Elections_2008

Avertissons avant tout qu'il ne s'agit pas ici de faire un mauvais procès à Hillary Clinton. N'allons pas présumer qu'elle était au courant de l'affaire. Cependant, cela donne à réfléchir.

De quoi s'agit-il ? Le Los Angeles Times a démontré aujourd'hui que l'une des personnes chargées de lever des fonds pour la principale candidate Démocrate, Mr Norman Hsu, n'est qu'un criminel fuite.

Ce journal nous apprend quelques nouvelles inquiétantes. Cette personne, Norman Hsu, était un homme d'affaire important, et fundraiser fondamental de toutes les dernières campagnes Démocrates. Il fut ainsi l'un des principaux éléments de la levée de fond de John Kerry en 2004, et de nombreux candidats locaux de gauche en 2004 et 2006. A lui seul, il a levé aujourd'hui un million de dollars pour la Primaire de Clinton.

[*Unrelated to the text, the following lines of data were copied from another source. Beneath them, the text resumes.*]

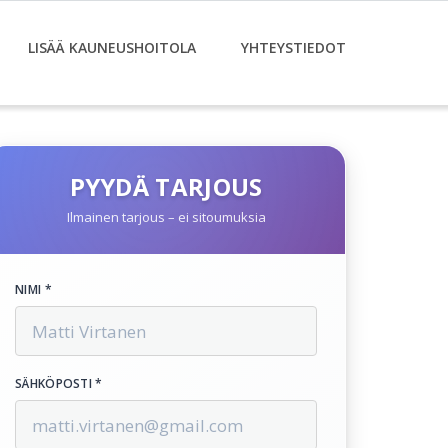
LISÄÄ KAUNEUSHOITOLA
YHTEYSTIEDOT
PYYDÄ TARJOUS
Ilmainen tarjous – ei sitoumuksia
NIMI *
SÄHKÖPOSTI *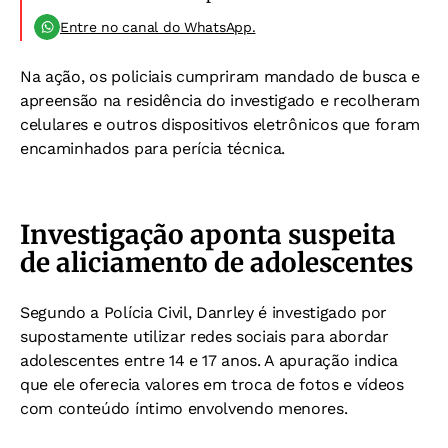
Entre no canal do WhatsApp.
Na ação, os policiais cumpriram mandado de busca e
apreensão na residência do investigado e recolheram
celulares e outros dispositivos eletrônicos que foram
encaminhados para perícia técnica.
Investigação aponta suspeita
de aliciamento de adolescentes
Segundo a Polícia Civil, Danrley é investigado por
supostamente utilizar redes sociais para abordar
adolescentes entre 14 e 17 anos. A apuração indica
que ele oferecia valores em troca de fotos e vídeos
com conteúdo íntimo envolvendo menores.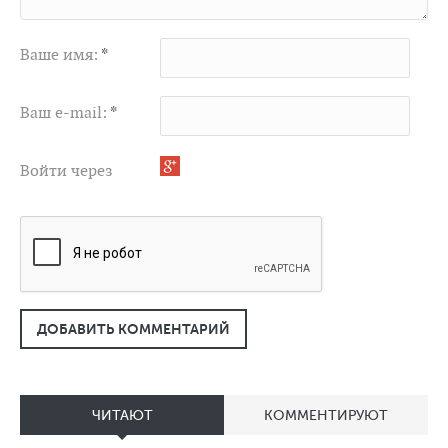
Ваше имя:
*
Ваш e-mail:
*
Войти через
ДОБАВИТЬ КОММЕНТАРИЙ
ЧИТАЮТ
КОММЕНТИРУЮТ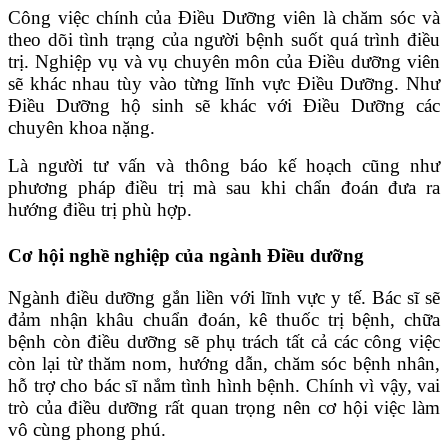
Công việc chính của Điều Dưỡng viên là chăm sóc và
theo dõi tình trạng của người bệnh suốt quá trình điều
trị. Nghiệp vụ và vụ chuyên môn của Điều dưỡng viên
sẽ khác nhau tùy vào từng lĩnh vực Điều Dưỡng. Như
Điều Dưỡng hộ sinh sẽ khác với Điều Dưỡng các
chuyên khoa nặng.
Là người tư vấn và thông báo kế hoạch cũng như
phương pháp điều trị mà sau khi chẩn đoán đưa ra
hướng điều trị phù hợp.
Cơ hội nghề nghiệp của ngành Điều dưỡng
Ngành điều dưỡng gắn liền với lĩnh vực y tế. Bác sĩ sẽ
đảm nhận khâu chuẩn đoán, kê thuốc trị bệnh, chữa
bệnh còn điều dưỡng sẽ phụ trách tất cả các công việc
còn lại từ thăm nom, hướng dẫn, chăm sóc bệnh nhân,
hỗ trợ cho bác sĩ nắm tình hình bệnh. Chính vì vậy, vai
trò của điều dưỡng rất quan trọng nên cơ hội việc làm
vô cùng phong phú.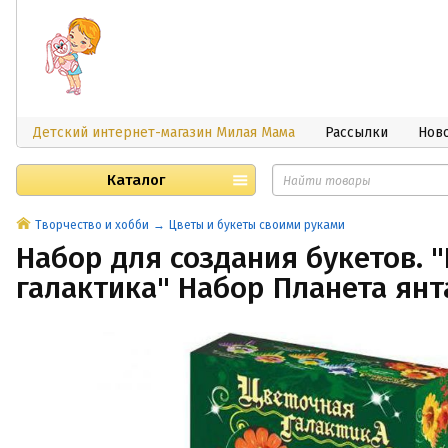
Детский интернет-магазин Милая Мама
Рассылки
Нов
Каталог
Творчество и хобби
Цветы и букеты своими руками
Набор для создания букетов. 
галактика" Набор Планета янт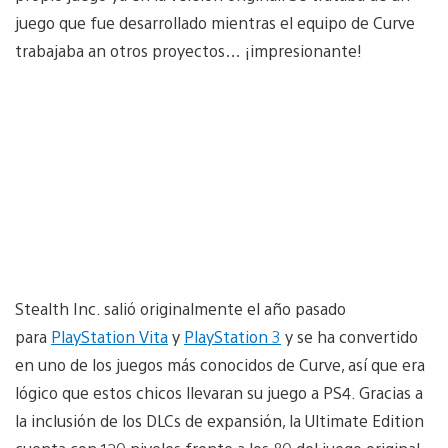
juego que fue desarrollado mientras el equipo de Curve
trabajaba an otros proyectos… ¡impresionante!
Stealth Inc. salió originalmente el año pasado
para
PlayStation Vita
y
PlayStation 3
y se ha convertido
en uno de los juegos más conocidos de Curve, así que era
lógico que estos chicos llevaran su juego a PS4. Gracias a
la inclusión de los DLCs de expansión, la Ultimate Edition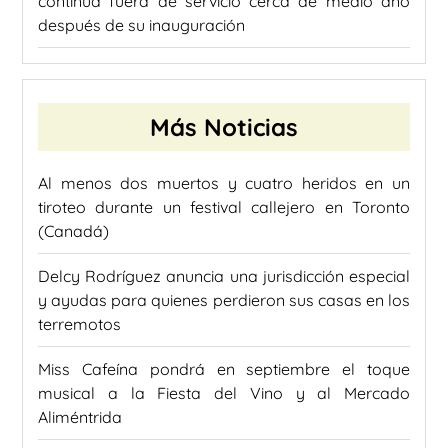
continúa fuera de servicio cerca de medio año
después de su inauguración
Más Noticias
Al menos dos muertos y cuatro heridos en un
tiroteo durante un festival callejero en Toronto
(Canadá)
Delcy Rodríguez anuncia una jurisdicción especial
y ayudas para quienes perdieron sus casas en los
terremotos
Miss Cafeína pondrá en septiembre el toque
musical a la Fiesta del Vino y al Mercado
Aliméntrida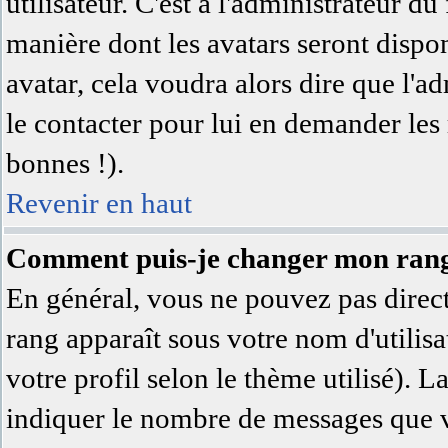
utilisateur. C'est à l'administrateur du
manière dont les avatars seront dispon
avatar, cela voudra alors dire que l'a
le contacter pour lui en demander les
bonnes !).
Revenir en haut
Comment puis-je changer mon ran
En général, vous ne pouvez pas directe
rang apparaît sous votre nom d'utilisa
votre profil selon le thème utilisé). L
indiquer le nombre de messages que vo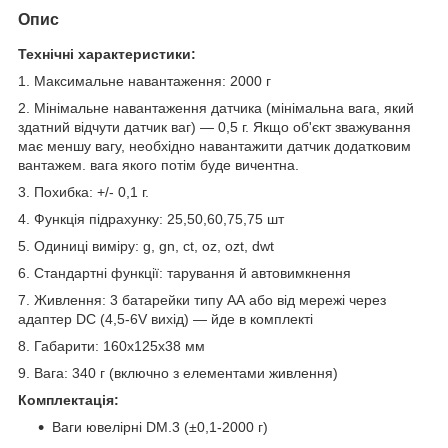
Опис
Технічні характеристики:
1. Максимальне навантаження: 2000 г
2. Мінімальне навантаження датчика (мінімальна вага, який
здатний відчути датчик ваг) — 0,5 г. Якщо об'єкт зважування
має меншу вагу, необхідно навантажити датчик додатковим
вантажем. вага якого потім буде вичентна.
3. Похибка: +/- 0,1 г.
4. Функція підрахунку: 25,50,60,75,75 шт
5. Одиниці виміру: g, gn, ct, oz, ozt, dwt
6. Стандартні функції: тарування й автовимкнення
7. Живлення: 3 батарейки типу АА або від мережі через
адаптер DC (4,5-6V вихід) — йде в комплекті
8. Габарити: 160х125х38 мм
9. Вага: 340 г (включно з елементами живлення)
Комплектація:
Ваги ювелірні DM.3 (±0,1-2000 г)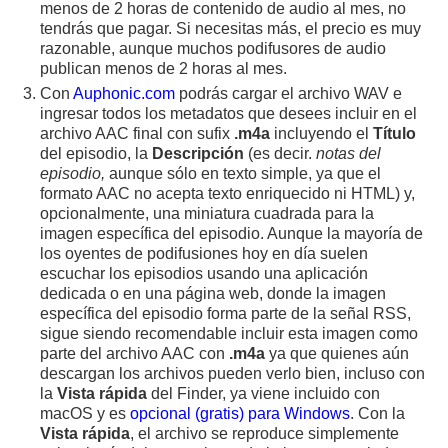
menos de 2 horas de contenido de audio al mes, no
tendrás que pagar. Si necesitas más, el precio es muy
razonable, aunque muchos podifusores de audio
publican menos de 2 horas al mes.
Con
Auphonic.com
podrás cargar el archivo WAV e
ingresar todos los metadatos que desees incluir en el
archivo AAC final con sufix
.m4a
incluyendo el
Título
del episodio, la
Descripción
(es decir.
notas del
episodio,
aunque sólo en texto simple, ya que el
formato AAC no acepta texto enriquecido ni HTML) y,
opcionalmente, una miniatura cuadrada para la
imagen específica del episodio. Aunque la mayoría de
los oyentes de podifusiones hoy en día suelen
escuchar los episodios usando una aplicación
dedicada o en una página web, donde la imagen
específica del episodio forma parte de la señal RSS,
sigue siendo recomendable incluir esta imagen como
parte del archivo AAC con
.m4a
ya que quienes aún
descargan los archivos pueden verlo bien, incluso con
la
Vista rápida
del Finder, ya viene incluido con
macOS y es
opcional (gratis) para Windows
. Con la
Vista rápida
, el archivo se reproduce simplemente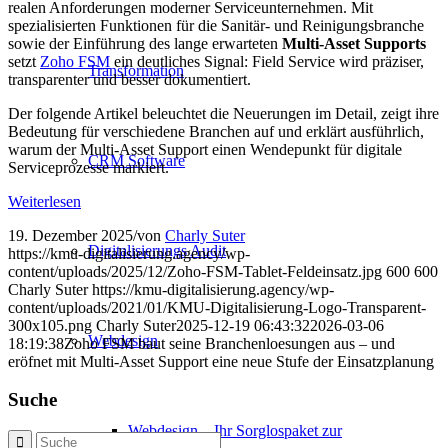
realen Anforderungen moderner Serviceunternehmen. Mit
spezialisierten Funktionen für die Sanitär- und Reinigungsbranche
sowie der Einführung des lange erwarteten
Multi-Asset Supports
setzt
Zoho FSM
ein deutliches Signal: Field Service wird präziser,
Transformation
transparenter und besser dokumentiert.
Der folgende Artikel beleuchtet die Neuerungen im Detail, zeigt ihre
Bedeutung für verschiedene Branchen auf und erklärt ausführlich,
warum der Multi-Asset Support einen Wendepunkt für digitale
CRM Software
Serviceprozesse markiert.
Weiterlesen
19. Dezember 2025
/
von
Charly Suter
Digitalisierungs Audit
https://kmu-digitalisierung.agency/wp-
content/uploads/2025/12/Zoho-FSM-Tablet-Feldeinsatz.jpg
600
600
Charly Suter
https://kmu-digitalisierung.agency/wp-
content/uploads/2021/01/KMU-Digitalisierung-Logo-Transparent-
300x105.png
Charly Suter
2025-12-19 06:43:32
2026-03-06
Webdesign
18:19:38
Zoho FSM baut seine Branchenloesungen aus – und
eröfnet mit Multi-Asset Support eine neue Stufe der Einsatzplanung
Suche
Webdesign – Ihr Sorglospaket zur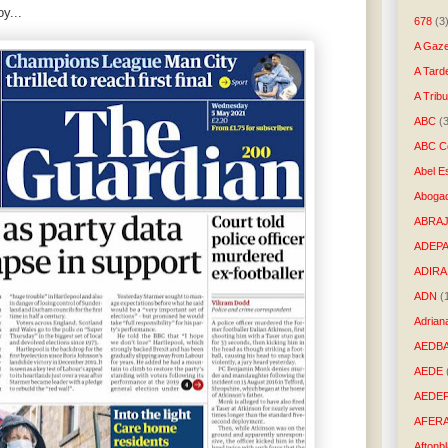
y...
678
(3
A Gaze
A Tard
A Trib
ABC
(
ABC Co
Abel E
Aboga
ABRAJ
ADEP
ADIRA
ADN
(
Adrian
AEDB
AEDE
AEDE
AFER
Aftonb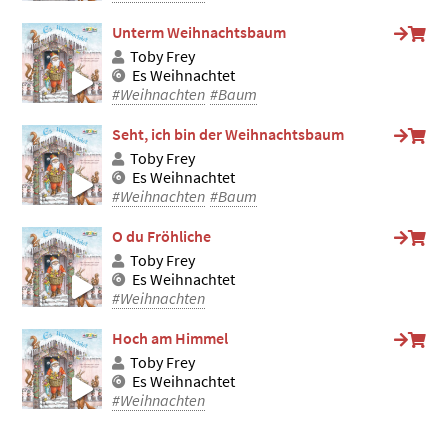
Unterm Weihnachtsbaum
Toby Frey
Es Weihnachtet
#Weihnachten
#Baum
Seht, ich bin der Weihnachtsbaum
Toby Frey
Es Weihnachtet
#Weihnachten
#Baum
O du Fröhliche
Toby Frey
Es Weihnachtet
#Weihnachten
Hoch am Himmel
Toby Frey
Es Weihnachtet
#Weihnachten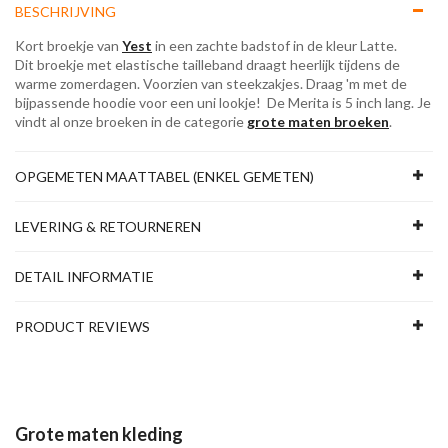
BESCHRIJVING
Kort broekje van
Yest
in een zachte badstof in de kleur Latte.
Dit broekje met elastische tailleband draagt heerlijk tijdens de
warme zomerdagen. Voorzien van steekzakjes. Draag 'm met de
bijpassende hoodie voor een uni lookje! De Merita is 5 inch lang. Je
vindt al onze broeken in de categorie
grote maten broeken
.
OPGEMETEN MAATTABEL (ENKEL GEMETEN)
LEVERING & RETOURNEREN
DETAIL INFORMATIE
PRODUCT REVIEWS
Grote maten kleding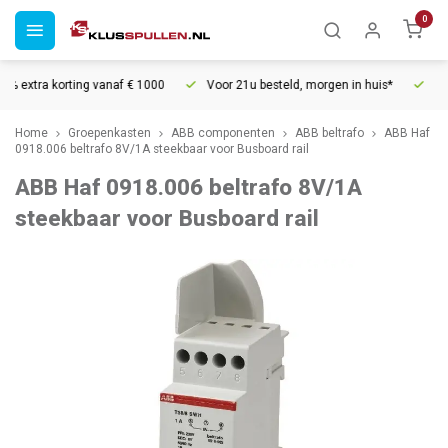
0
% extra korting vanaf € 1000
Voor 21u besteld, morgen in huis*
30 d
Home
Groepenkasten
ABB componenten
ABB beltrafo
ABB Haf
0918.006 beltrafo 8V/1A steekbaar voor Busboard rail
ABB Haf 0918.006 beltrafo 8V/1A
steekbaar voor Busboard rail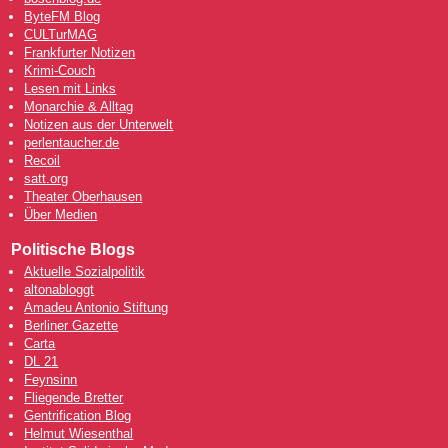
ByteFM Blog
CULTurMAG
Frankfurter Notizen
Krimi-Couch
Lesen mit Links
Monarchie & Alltag
Notizen aus der Unterwelt
perlentaucher.de
Recoil
satt.org
Theater Oberhausen
Über Medien
Politische Blogs
Aktuelle Sozialpolitik
altonabloggt
Amadeu Antonio Stiftung
Berliner Gazette
Carta
DL 21
Feynsinn
Fliegende Bretter
Gentrification Blog
Helmut Wiesenthal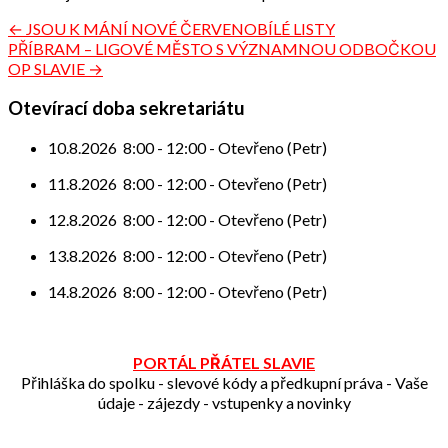
Navigace
← JSOU K MÁNÍ NOVÉ ČERVENOBÍLÉ LISTY
PŘÍBRAM – LIGOVÉ MĚSTO S VÝZNAMNOU ODBOČKOU
pro
OP SLAVIE →
příspěvek
Otevírací doba sekretariátu
10.8.2026
8:00
-
12:00
-
Otevřeno (Petr)
11.8.2026
8:00
-
12:00
-
Otevřeno (Petr)
12.8.2026
8:00
-
12:00
-
Otevřeno (Petr)
13.8.2026
8:00
-
12:00
-
Otevřeno (Petr)
14.8.2026
8:00
-
12:00
-
Otevřeno (Petr)
PORTÁL PŘÁTEL SLAVIE
Přihláška do spolku - slevové kódy a předkupní práva - Vaše
údaje - zájezdy - vstupenky a novinky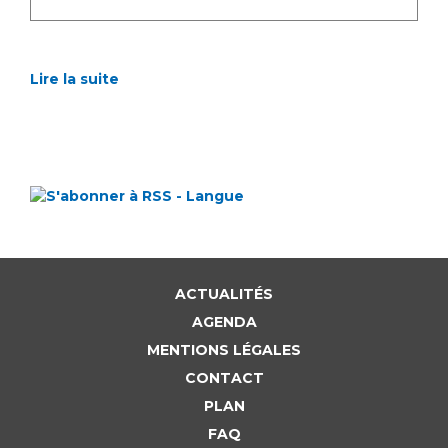
Lire la suite
ACTUALITÉS
AGENDA
MENTIONS LÉGALES
CONTACT
PLAN
FAQ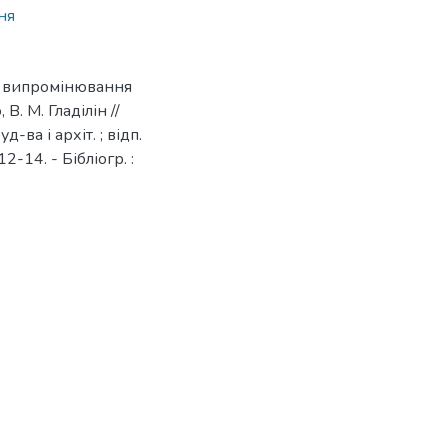
ня
в випромінювання
В. М. Гладілін //
д-ва і архіт. ; відп.
2-14. - Бібліогр. :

Depuis quelques jours, il semblerait que les autorités Californiennes aient trouvé nombre de preuves contre lui, de diverses malversations. Ce désormais New Yorkais ne répond plus au téléphone depuis mardi, et a prévenu les autorités et la presse qu'il ne parlerait plus qu'en présence de son avocat. En fait, en lieu et place de ne répondre qu'avec un avocat à ses côtés, il semblerait qu'il ait tout simplement disparu.

Qu'a t-il à se reprocher ? Lorsque l'on voit son passé, il est peu probable que sa fuite soit celle d'un innocent. Après trois ans de prison pour diverses malversations financières, le businessman, qui aurait du avoir purgé sa peine et ne plus rien craindre des autorités, est en cavale après la découverte de nouveaux crimes de la même nature. En fait, il est en fuite depuis le courant de l'année 2004, soit aux moments où il a financé les principales dernières campagnes Démocrates, dont celles de Kerry et de en 2006 Clinton dont nous parlions.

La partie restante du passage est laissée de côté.